Poppea non si dimenticava dei suoi nemici. Il suo desiderio per Vinicio era piuttosto un momentaneo capriccio nato sotto l'influenza della gelosia, dell'ira e della vanità offesa. Ma la freddezza del giovine patrizio la turbò profondamente e riempì il suo cuore di un risentimento tenace per l'ingiuria patita. Il solo fatto ch'egli aveva osato anteporle un'altra, le sembrava un delitto che domandava vendetta. Odiava Licia fino dal primo momento che l'aveva veduta, quando la bellezza di quel giglio nordico l'aveva inquietata. Petronio, il quale parlava dei fianchi troppo stretti della fanciulla, poteva dire quello che voleva a Cesare, ma non ad Augusta. Poppea con un'occhiata aveva capito ch'ella sola, in tutta Roma, poteva rivaleggiare con lei e anche vincerla. Perciò la votò alla rovina.

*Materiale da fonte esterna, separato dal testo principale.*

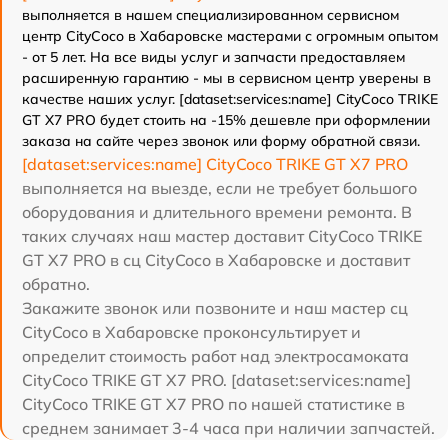
выполняется в нашем специализированном сервисном
центр CityCoco в Хабаровске мастерами с огромным опытом
- от 5 лет. На все виды услуг и запчасти предоставляем
расширенную гарантию - мы в сервисном центр уверены в
качестве наших услуг. [dataset:services:name] CityCoco TRIKE
GT X7 PRO будет стоить на -15% дешевле при оформлении
заказа на сайте через звонок или форму обратной связи.
[dataset:services:name] CityCoco TRIKE GT X7 PRO
выполняется на выезде, если не требует большого
оборудования и длительного времени ремонта. В
таких случаях наш мастер доставит CityCoco TRIKE
GT X7 PRO в сц CityCoco в Хабаровске и доставит
обратно.
Закажите звонок или позвоните и наш мастер сц
CityCoco в Хабаровске проконсультирует и
определит стоимость работ над электросамоката
CityCoco TRIKE GT X7 PRO. [dataset:services:name]
CityCoco TRIKE GT X7 PRO по нашей статистике в
среднем занимает 3-4 часа при наличии запчастей.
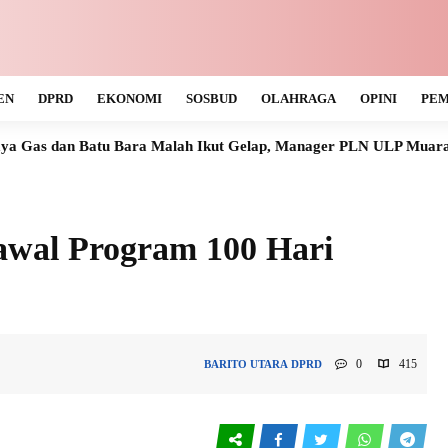
EN
DPRD
EKONOMI
SOSBUD
OLAHRAGA
OPINI
PEM
ara Malah Ikut Gelap, Manager PLN ULP Muara Teweh Tak Tahu 
awal Program 100 Hari
0
415
BARITO UTARA
DPRD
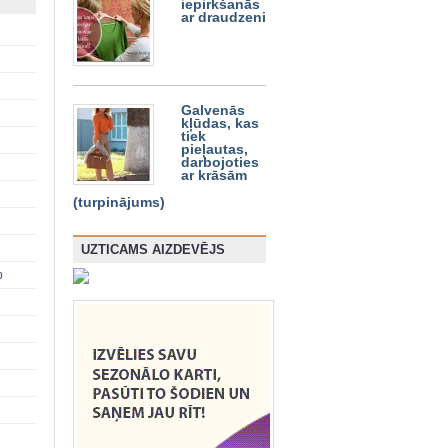
iepirkšanās
ar draudzeni
Galvenās
kļūdas, kas
tiek
pieļautas,
darbojoties
ar krāsām
(turpinājums)
UZTICAMS AIZDEVĒJS
p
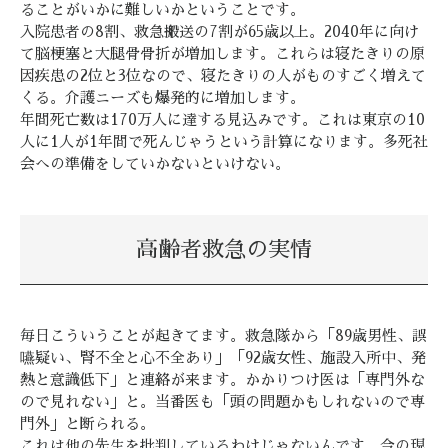
ることがいかに難しいかということです。
入院患者の8割、救急搬送の7割が65歳以上。2040年に向け
て脳梗塞と大腿骨骨折が増加します。これらは寝たきりの原
因疾患の2位と3位なので、寝たきりの人がものすごく増えて
くる。介護ニーズも爆発的に増加します。
年間死亡数は170万人に達する見込みです。これは東京の10
人に1人が1年間で死んじゃうという計算になります。多死社
会への準備をしていかないといけない。
高齢者救急の実情
毎日こういうことが起きてます。救急隊から「89歳男性、誤
嚥疑い、腎不全と心不全あり」「92歳女性、施設入所中、発
熱と意識低下」と連絡が来ます。かかりつけ医は「専門外な
ので見れない」と。当番医も「頭の問題かもしれないので専
門外」と断られる。
これは他の先生を批判しているわけじゃないんです。今の現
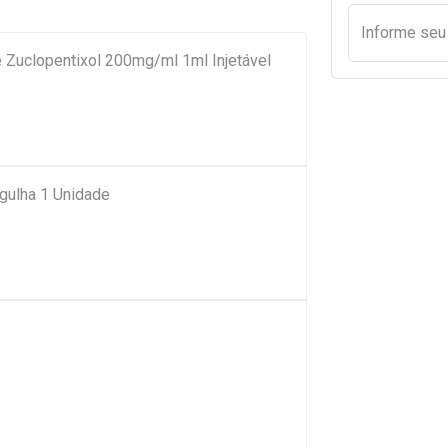
Informe se
 Zuclopentixol 200mg/ml 1ml Injetável
gulha 1 Unidade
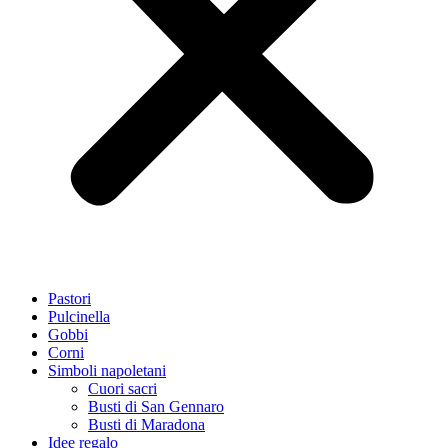
Pastori
Pulcinella
Gobbi
Corni
Simboli napoletani
Cuori sacri
Busti di San Gennaro
Busti di Maradona
Idee regalo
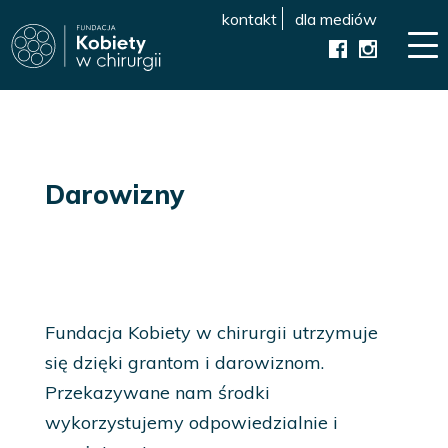
kontakt
dla mediów
Darowizny
Fundacja Kobiety w chirurgii utrzymuje
się dzięki grantom i darowiznom.
Przekazywane nam środki
wykorzystujemy odpowiedzialnie i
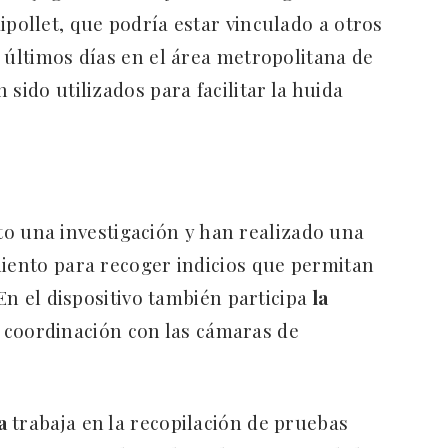
pollet, que podría estar vinculado a otros
 últimos días en el área metropolitana de
sido utilizados para facilitar la huida
to una investigación y han realizado una
miento para recoger indicios que permitan
 En el dispositivo también participa
la
coordinación con las cámaras de
a
trabaja en la recopilación de pruebas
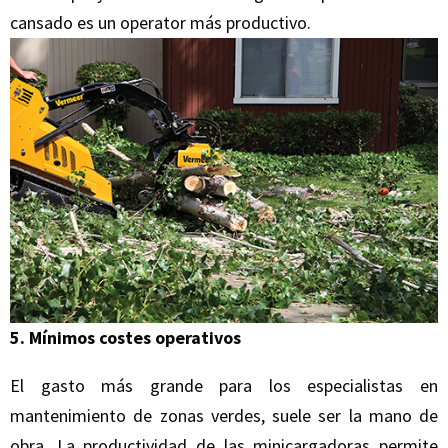
cansado es un operator más productivo.
5. Mínimos costes operativos
El gasto más grande para los especialistas en
mantenimiento de zonas verdes, suele ser la mano de
obra. La productividad de las minicargadoras permite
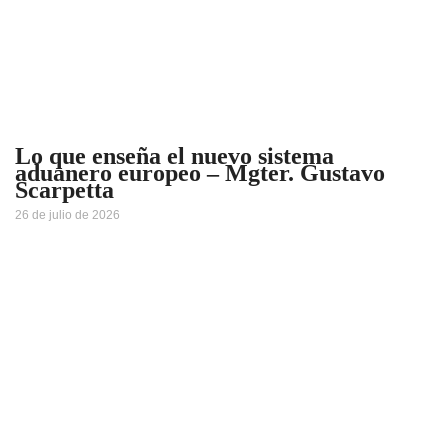
Lo que enseña el nuevo sistema
aduanero europeo – Mgter. Gustavo
Scarpetta
26 de julio de 2026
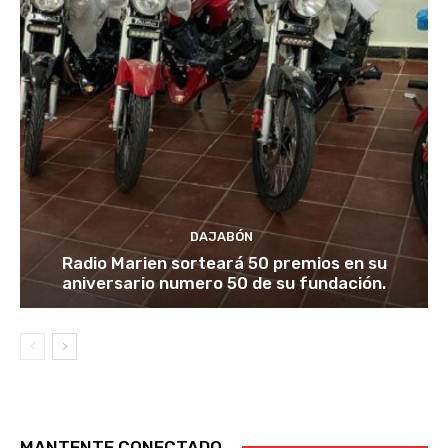
DAJABÓN
Radio Marien sorteará 50 premios en su
aniversario numero 50 de su fundación.
MANTENTE CONECTADO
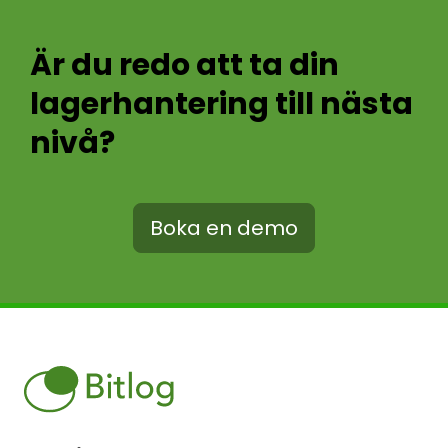
Är du redo att ta din
lagerhantering till nästa
nivå?
Boka en demo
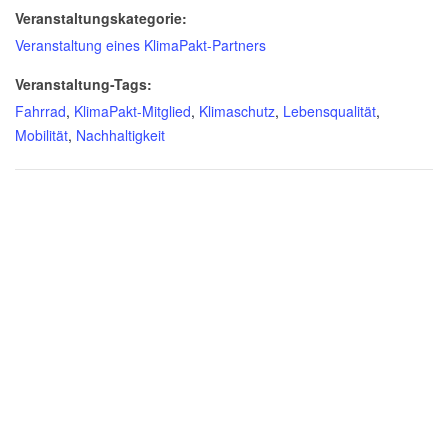
Veranstaltungskategorie:
Veranstaltung eines KlimaPakt-Partners
Veranstaltung-Tags:
Fahrrad
,
KlimaPakt-Mitglied
,
Klimaschutz
,
Lebensqualität
,
Mobilität
,
Nachhaltigkeit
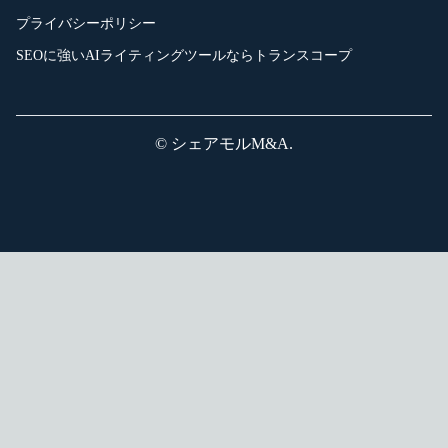
プライバシーポリシー
SEOに強いAIライティングツールならトランスコープ
© シェアモルM&A.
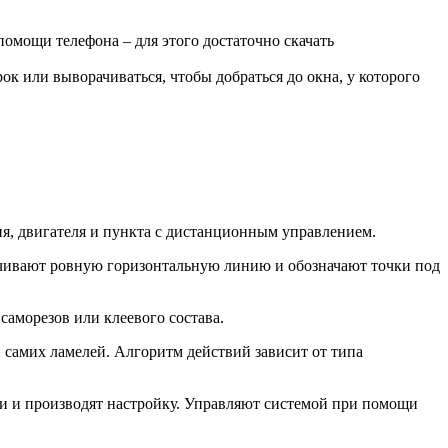
омощи телефона – для этого достаточно скачать
к или выворачиваться, чтобы добраться до окна, у которого
ия, двигателя и пункта с дистанционным управлением.
ерчивают ровную горизонтальную линию и обозначают точки под
аморезов или клеевого состава.
 самих ламелей. Алгоритм действий зависит от типа
и и производят настройку. Управляют системой при помощи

– Signore, diss'ella, vendica la nostra bimba.
– Affrettati! sclamò Chilone, affrettati! Altrimenti Vinicio riuscirà a nasconderla. Mostrerò la casa nella quale è tornata dopo il fuoco.
– Ti darò dieci uomini per andarvi subito, disse Tigellino.
– O signore! tu non hai veduto Crotone nelle braccia di Ursus; se tu darai soli cinquanta uomini, mostrerò loro l'abitazione a una certa distanza. Ma se tu non imprigionerai Vinicio, sarò perduto.
– Non sarebbe bene, o divino, finirla una buona volta collo zio e col nipote?
Nerone pensò un momento e poi rispose:
– No, non ora. Il popolo non ci crederebbe se cercassimo di persuaderlo che Petronio, Vinicio e Pomponia Grecina hanno incendiata Roma. Le loro case erano troppo belle. La loro volta verrà più tardi; oggi occorrono altre vittime.
– Allora, o signore, dammi dei soldati che mi costudiscano, disse Chilone.
– Intanto tu verrai ad abitare in casa mia, disse il prefetto a Chilone.
La gioia si diffuse sulla faccia di Chilone.
– Ve li darò tutti nelle mani! solamente fate presto! presto! sclamò egli con voce roca.